As the film opens, we’re told it’s the near future ( not the far future like TV’s ” The Jetsons ” with their flying cars ). Frank ( Frank Langella ) is an ex-con ( did a couple stretches for burglary ) living alone in his old two-story country house in the woods of New York state. His marriage ended long ago and his kids, Hunter ( James Marsden ) and Madison ( Liv Tyler ) have grown and left the nest. But Hunter is concerned because Frank is losing the battle against senility ( or perhaps Alzheimer’s ). Frank doesn’t keep the place clean or eat right. The only exercise he gets is from strolling into town to flirt with the pretty librarian Jennifer ( Susan Sarandon ). So, there’s no way that he’s gonna move out and live in one of those assisted care places. So, Hunter presents Frank with the gift of a service robot, a VGC-6OL ( performed by Rachael Ma, voiced by Peter Sarsgaard ). The little bot cleans, cooks, and nags Frank ( ” It is time to get up.” ” Let’s start a garden” ). Frank’s annoyed til he realizes that the bot is the perfect accomplice. He’ll convince the bot that it would be great therapy and exercise to do a ” job ” . Seems that Frank has some new yuppie neighbors with a taste for jewelry. At last, Frank is back in ” the game”!

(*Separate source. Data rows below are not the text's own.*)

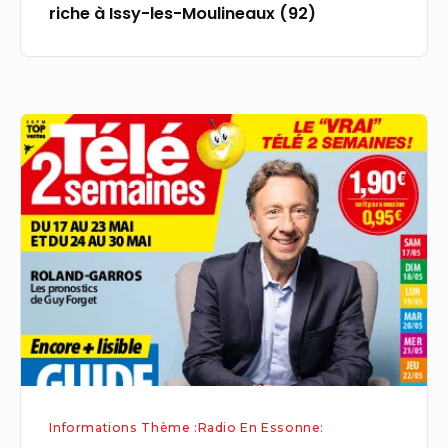
riche à Issy-les-Moulineaux (92)
(92)
09h35
Téléshopping
Magazine
de
télé-
achat
–
55mn
Informations Thème :Radio En Essonne:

Has it really been 35 years since Langella made the ladies swoon as the cape-twirling immortal Count on Broadway ( and then starring on the screen in 1979′s DRACULA ) ? At an age when most actors are eyeing retirement, he’s doing some of his best screen work ( FROST / NIXON ). Now add his addled, cat burglar to his list of recent triumphs. This guy is not going gently into that good night. He’s regretful, bored, but mostly angry at the hand fate has dealt him. You can see the confusion on his face as he realizes that his brain has failed him yet again. He longs for his outlaw days, even using phrases straight from a 1930′s Warner Brothers gangster flick ( ” Crackerjack! ” ” What a maroon! ” ). We can’t help but root for him as he decides to go for one last big score. He’s briefly lifted out of the fog by this mechanical Felix Ungar. And Frank develops real affection for the squirt. Langella’s skill brings out the best in all the actors that share the screen with him. There’s a couple of TV stars that have great bits with the cantankerous con ( won’t name them, so you’ll also be delightfully surprised ). This is Marsden’s second film as Langella’s son ( 2006′s SUPERMAN RETURNS ) and the two have a great rapport. He’s frustrated with his old man, but still has a lot of affection for the stubborn cuss. Tyler also has a great time with Langella as Frank’s globe-trotting Daddy’s girl. And Sarandon is her usual charming self as the local gal enjoying ( and encouraging ) Frank’s flirtations. There’s no big flashy CGI effects that detract from this film’s simple laid-back charms ( a weird car, clear picture phones, etc. ). ROBOT & FRANK is a film that warms the heart and tickles the funny bone. If Frank can warm up to this household tech aid, then maybe the future ( or near future ) will be a pretty nice place.